Finalement, nous sommes bien rentrés dans la thèse de « post-démocratie » présentée il y a une quinzaine d’années par Colin Crouch. Les citoyens actuels n’ont finalement plus qu’une place de figuration dans le débat démocratique. En effet, la démocratie, comme l’explique Clément Viktorovich, est un régime dans lequel les citoyens votent à intervalles réguliers pour élire leurs tyrans. Les citoyens devraient au minimum décrypter les discours et arguments proposés afin de voter de manière éclairée, de la manière la plus critique possible. Or, il est vrai qu’avec une utilisation détournée de la rhétorique, à des fins de manipulation plutôt que d’information, les citoyens ne peuvent plus se positionner intelligemment en faveur de quelconque idéologie. De ce fait, ce pouvoir d’opinion et d’opposition est confisqué par un pouvoir qui, malgré une transparence de façade, peut prendre toutes les décisions unilatéralement, avec les acteurs de son choix, sans avoir à en répondre devant les citoyens.

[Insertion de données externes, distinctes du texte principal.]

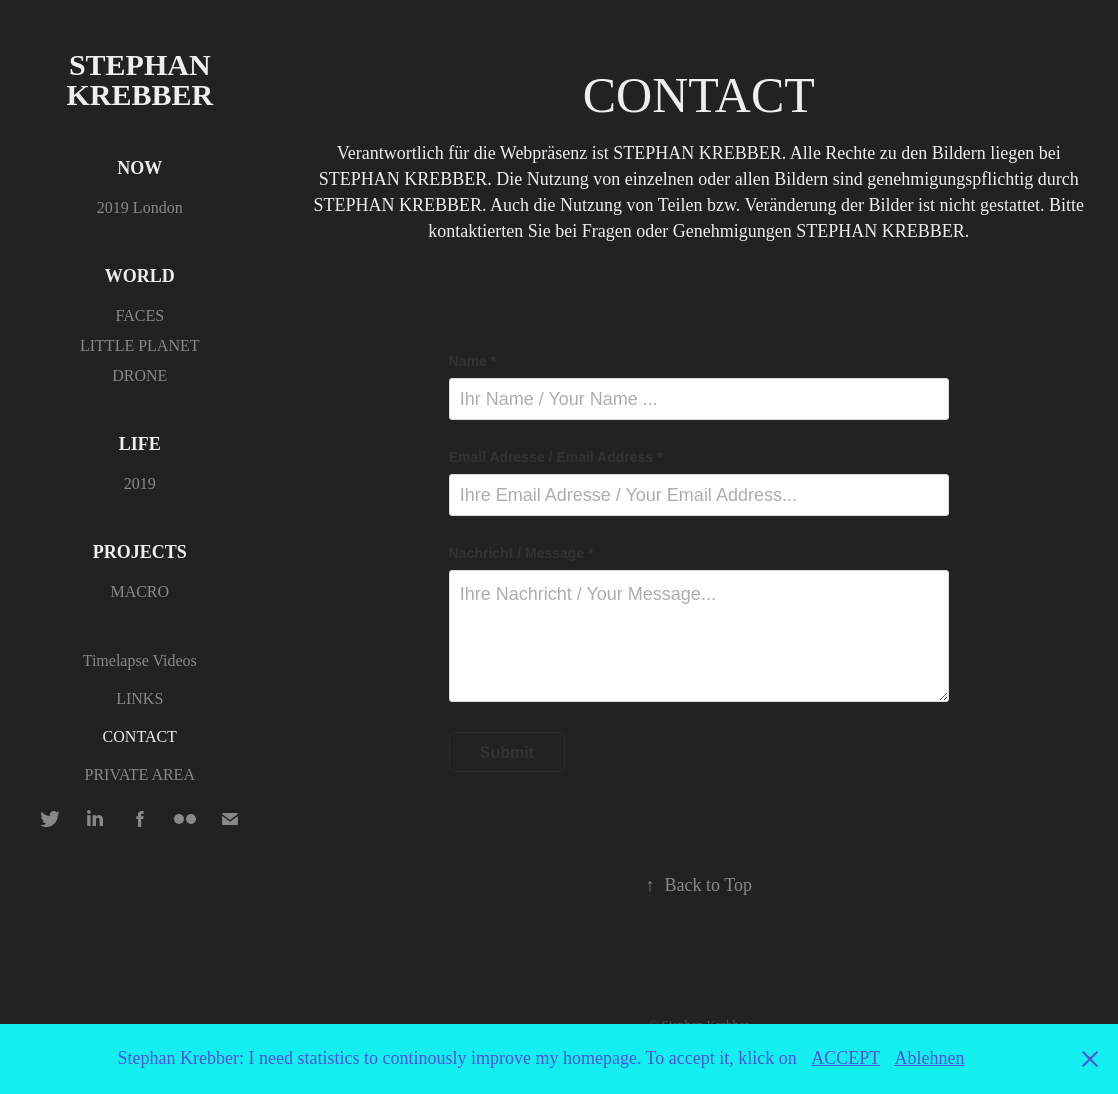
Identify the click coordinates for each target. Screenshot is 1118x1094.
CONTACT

De fait, les discours d’aujourd’hui ne servent plus à nous convaincre, par des arguments concluants, mais à jouer sur nos émotions, afin de nous manipuler, laissant place à des plaidoyers réducteurs et démagogiques. Aussi, tout l’enjeu des années à venir restera de redonner un sens aux mots, afin d’arrêter de « prendre en otage » le débat démocratique.

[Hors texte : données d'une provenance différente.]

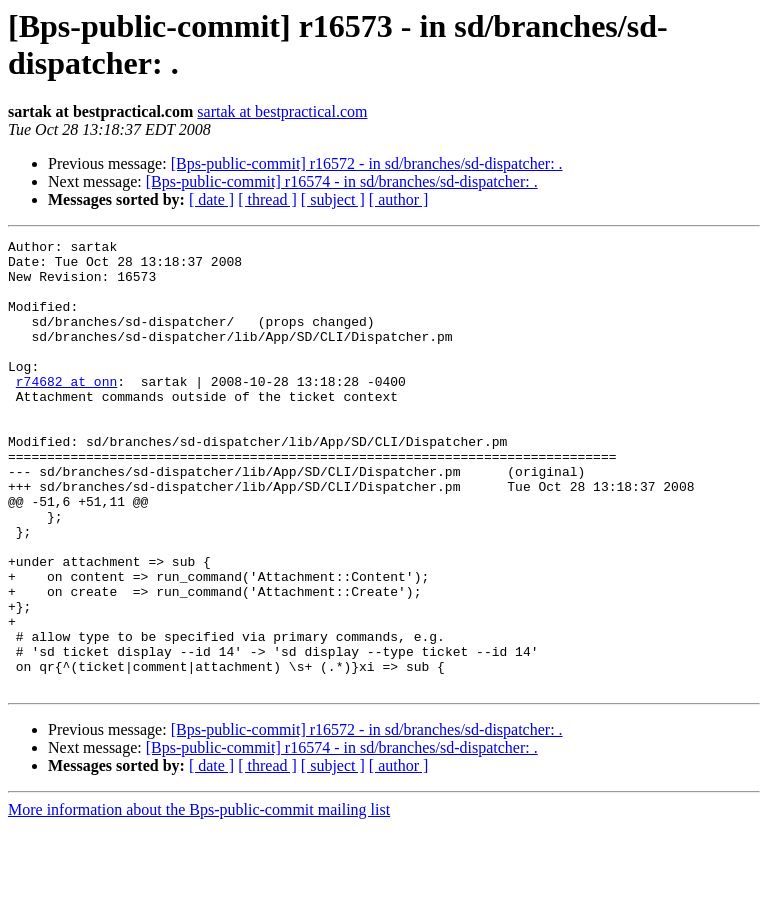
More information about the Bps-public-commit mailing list (199, 899)
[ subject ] (333, 199)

[1] Logos, Pathos, Ethos : les trois axes de l’art de convaincre par Aristote
[2] Discours de Victor Hugo à l’Assemblée Nationale, le 9 juillet 1849.
[3] Discours de Simone Veil à l’Assemblée Nationale, le 26 novembre 1974.
[4] Discours de Jacques Chirac au sommet de la Terre de Johannesbourg, le 2 septembre 2002.
[5] La stratégie de l’émotion par Anne-Cécile Robert,
[6] Liaudet Jean-Claude, « Quand le management ruine le politique », Connexions, 2009/1 (n° 91).
[7] Dans le discours d’Emmanuel Macron au sommet de Davos en 2018 ou lors de sa présentation de programme présidentielle le 2 mars 2017, par exemple.
[8] Francois Closet est un journaliste, écrivain et éditorialiste qui intervient notamment sur LCI.
[9] SNCF : un journaliste parle de « prise d’otage » en cas de grève, un syndicaliste « ancien otage du Bataclan » lui répond.
[10] La charge de Pierre Gattaz contre la CGT : « Ils se comportent comme des voyous », 30 mai 2016.
[11] Un député LREM assimile le blocage des dépôts de carburant à du « terrorisme », le 9 janvier 2020.
[12] La novlangue, instrument de destruction intellectuelle
[13] La novlangue de George Orwell, un instrument de domination
[14] Franck Lepage – Inculture(s) 1 : L’Éducation Populaire, monsieur, ils n’en ont pas voulu.